Member of the National Assembly of South Africa
- In office 22 October 2020 – 30 August 2023

Personal details
- Born: Piaba Madokwe
- Party: Economic Freedom Fighters
- Profession: Activist

= Piaba Madokwe =

South African politician

Piaba Madokwe is a South African politician who served as Member of the National Assembly for the Economic Freedom Fighters from October 2020 until August 2023. Madokwe previously served as the Inaugural Secretary-General of the EFF Students Command.

==Career==
In June 2015, Madokwe was elected secretary-general of the student command of the Economic Freedom Fighters.

In March 2019, Madokwe was announced as a parliamentary candidate of the EFF for the 2019 general election. She was not elected to parliament at the election in May 2019. In July 2019, Muzi Khozi succeeded her as secretary-general. She was elected to the EFF's central command team, the party's highest-decision making body, in December 2019.

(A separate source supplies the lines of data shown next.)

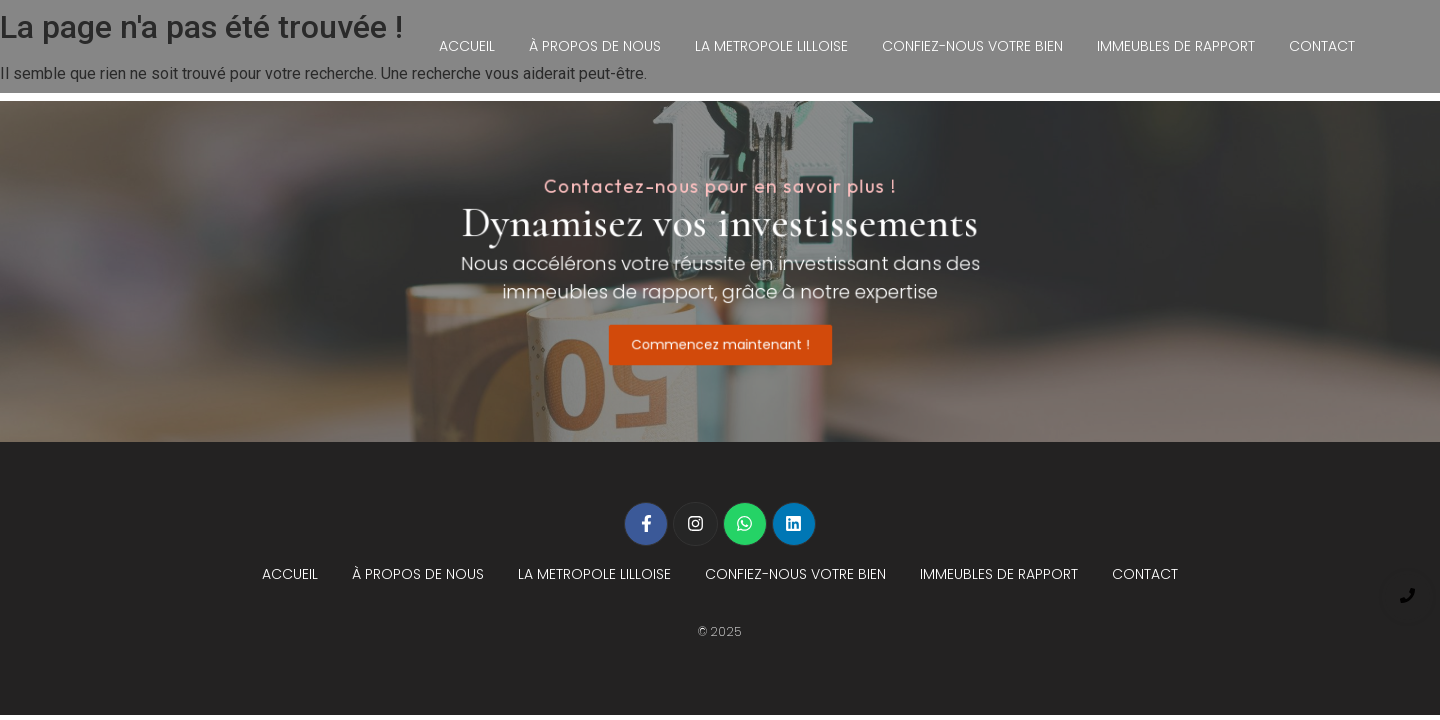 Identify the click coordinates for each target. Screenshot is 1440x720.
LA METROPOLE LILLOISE (771, 46)
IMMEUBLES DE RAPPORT (1176, 46)
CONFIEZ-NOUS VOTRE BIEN (972, 46)
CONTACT (1322, 46)
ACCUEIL (467, 46)
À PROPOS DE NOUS (595, 46) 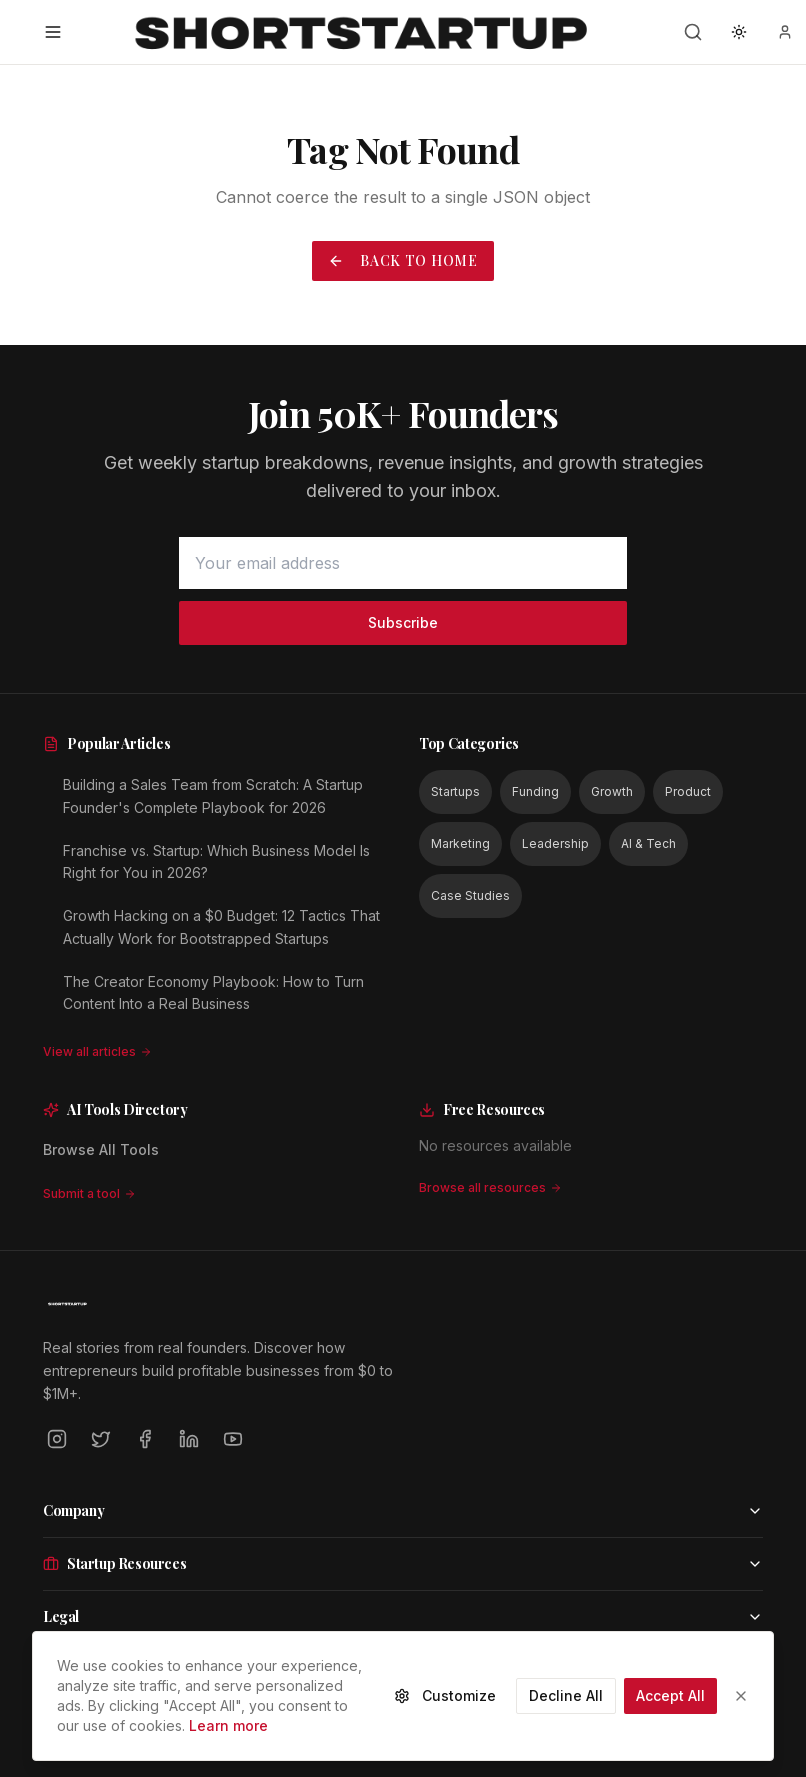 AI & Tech (648, 843)
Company (403, 1510)
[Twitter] (101, 1439)
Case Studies (470, 895)
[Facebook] (145, 1439)
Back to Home (402, 260)
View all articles (97, 1051)
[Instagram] (57, 1439)
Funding (535, 791)
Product (688, 791)
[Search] (693, 32)
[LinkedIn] (189, 1439)
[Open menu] (53, 32)
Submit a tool (89, 1193)
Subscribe (403, 622)
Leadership (555, 843)
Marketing (460, 843)
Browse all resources (490, 1187)
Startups (455, 791)
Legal (403, 1616)
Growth (612, 791)
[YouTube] (233, 1439)
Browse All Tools (101, 1149) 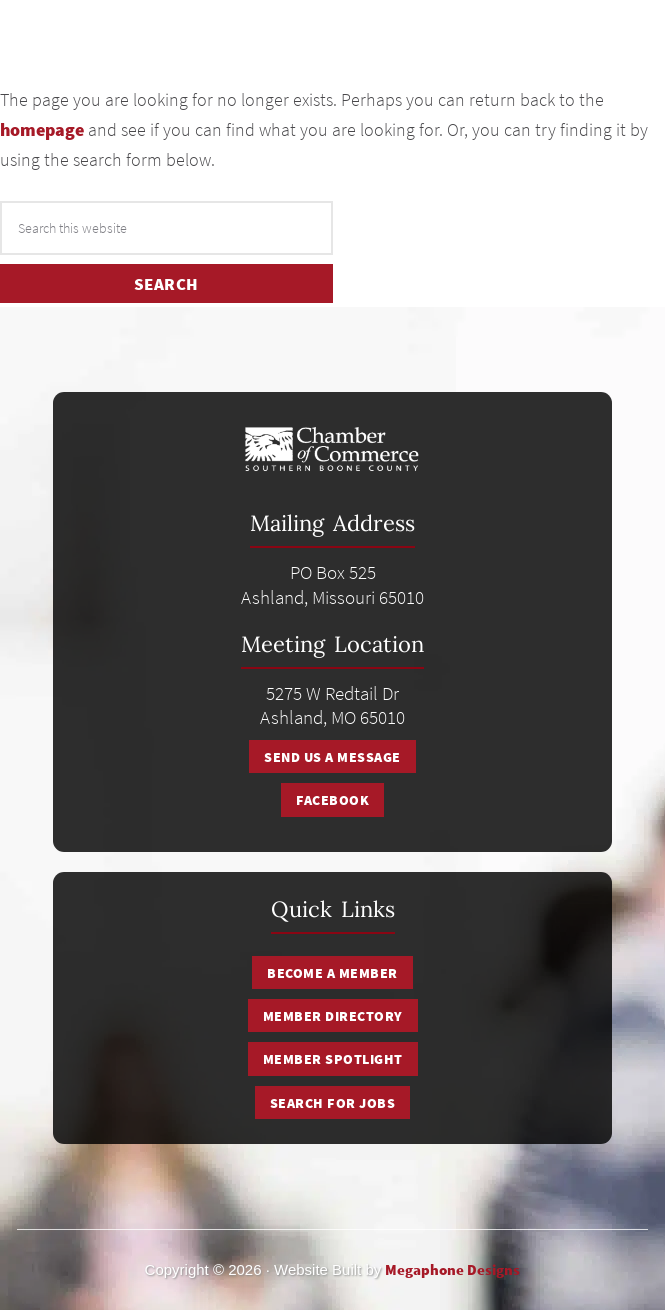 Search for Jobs (333, 1103)
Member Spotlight (333, 1059)
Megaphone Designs (452, 1269)
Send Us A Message (332, 757)
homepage (42, 129)
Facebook (332, 800)
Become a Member (332, 973)
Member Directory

On 22 October 2020, Madokwe entered the National Assembly as a replacement for Peter Keetse.

Madokwe was one of four EFF MPs who were banned from attending the EFF's 10th anniversary celebrations at the FNB Stadium on 29 July 2023 for failing to provide buses to take party supporters to the event. On 27 August 2023, EFF leader Julius Malema announced that the party was recalling over 210 public representatives, including Madokwe, for their failure to procure transport for party supporters to attend the event. Madokwe resigned from Parliament on 30 August.